Stored data entries

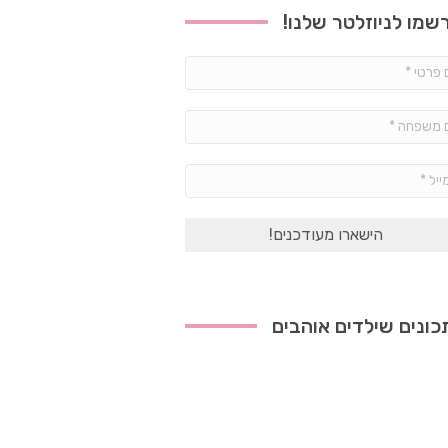
שמו לניוזלטר שלנו!
שם
פרטי
*
שם
משפחה
*
אימייל
*
ונים שילדים אוהבים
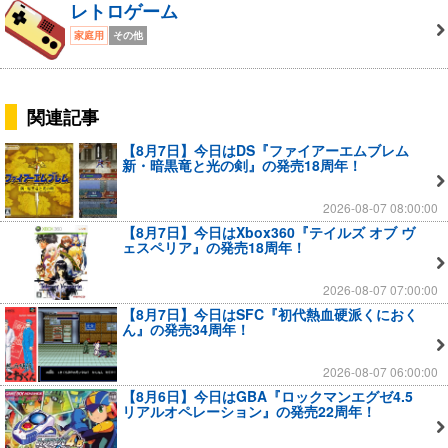
レトロゲーム
家庭用
その他
関連記事
【8月7日】今日はDS『ファイアーエムブレム
新・暗黒竜と光の剣』の発売18周年！
2026-08-07 08:00:00
【8月7日】今日はXbox360『テイルズ オブ ヴ
ェスペリア』の発売18周年！
2026-08-07 07:00:00
【8月7日】今日はSFC『初代熱血硬派くにおく
ん』の発売34周年！
2026-08-07 06:00:00
【8月6日】今日はGBA『ロックマンエグゼ4.5
リアルオペレーション』の発売22周年！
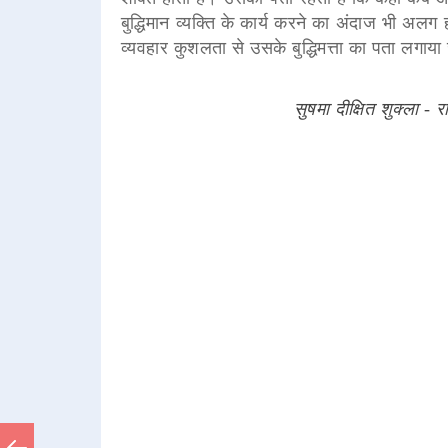
बुद्धिमान व्यक्ति के कार्य करने का अंदाज भी अल
व्यवहार कुशलता से उसके बुद्धिमत्ता का पता लगाय
सुषमा दीक्षित शुक्ला -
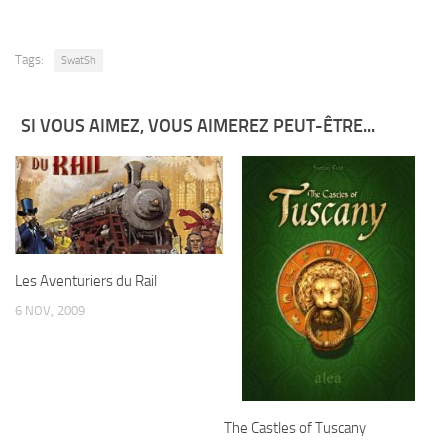
Tags:
SwatSh
SI VOUS AIMEZ, VOUS AIMEREZ PEUT-ÊTRE...
Les Aventuriers du Rail
6 NOV, 2009
The Castles of Tuscany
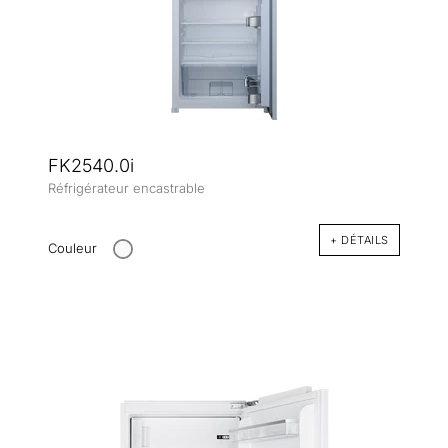
FK2540.0i
Réfrigérateur encastrable
+ DÉTAILS
Couleur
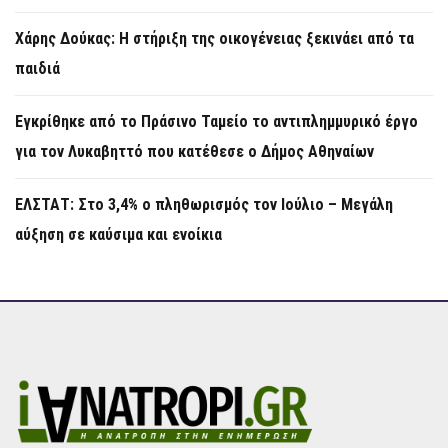
Χάρης Δούκας: Η στήριξη της οικογένειας ξεκινάει από τα
παιδιά
Εγκρίθηκε από το Πράσινο Ταμείο το αντιπλημμυρικό έργο
για τον Λυκαβηττό που κατέθεσε ο Δήμος Αθηναίων
ΕΛΣΤΑΤ: Στο 3,4% ο πληθωρισμός τον Ιούλιο – Μεγάλη
αύξηση σε καύσιμα και ενοίκια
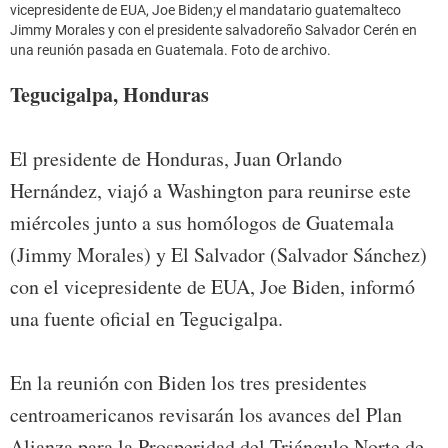
vicepresidente de EUA, Joe Biden;y el mandatario guatemalteco
Jimmy Morales y con el presidente salvadoreño Salvador Cerén en
una reunión pasada en Guatemala. Foto de archivo.
Tegucigalpa, Honduras
El presidente de Honduras, Juan Orlando
Hernández, viajó a Washington para reunirse este
miércoles junto a sus homólogos de Guatemala
(Jimmy Morales) y El Salvador (Salvador Sánchez)
con el vicepresidente de EUA, Joe Biden, informó
una fuente oficial en Tegucigalpa.
En la reunión con Biden los tres presidentes
centroamericanos revisarán los avances del Plan
Alianza para la Prosperidad del Triángulo Norte de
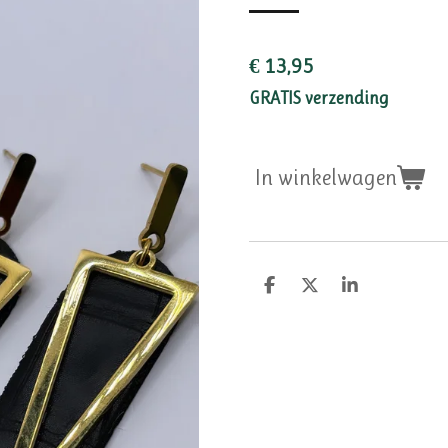
€ 13,95
GRATIS verzending
In winkelwagen
D
D
S
e
e
h
l
e
a
e
l
r
n
e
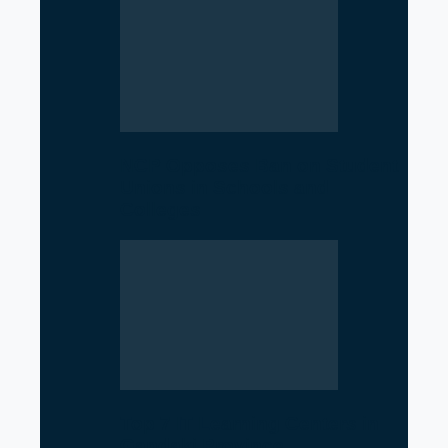
NCP Opposes Ban on Student
Unions in Schools and
Colleges
Top 7 IT Learning Centers in
Gandaki Province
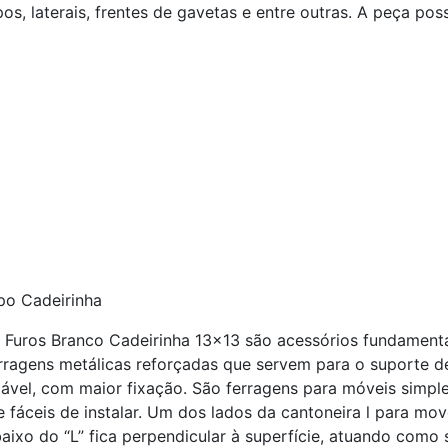
s, laterais, frentes de gavetas e entre outras. A peça poss
po Cadeirinha
2 Furos Branco Cadeirinha 13x13 são acessórios fundamenta
rragens metálicas reforçadas que servem para o suporte d
stável, com maior fixação. São ferragens para móveis simple
e fáceis de instalar. Um dos lados da cantoneira l para mo
aixo do “L” fica perpendicular à superfície, atuando como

- _The task_: Using the data above, transcribe exactly the lines between those containing "Unions in Schools and" and "rragens metálicas reforçadas", inclusive, and leave every picture behind.

- _Result of this exercise_:
Unions in Schools and
Colleges
Top 7 IT Learning Centers in
Gandaki Province
s, laterais, frentes de gavetas e entre outras. A peça poss
po Cadeirinha
2 Furos Branco Cadeirinha 13x13 são acessórios fundamenta
rragens metálicas reforçadas que servem para o suporte d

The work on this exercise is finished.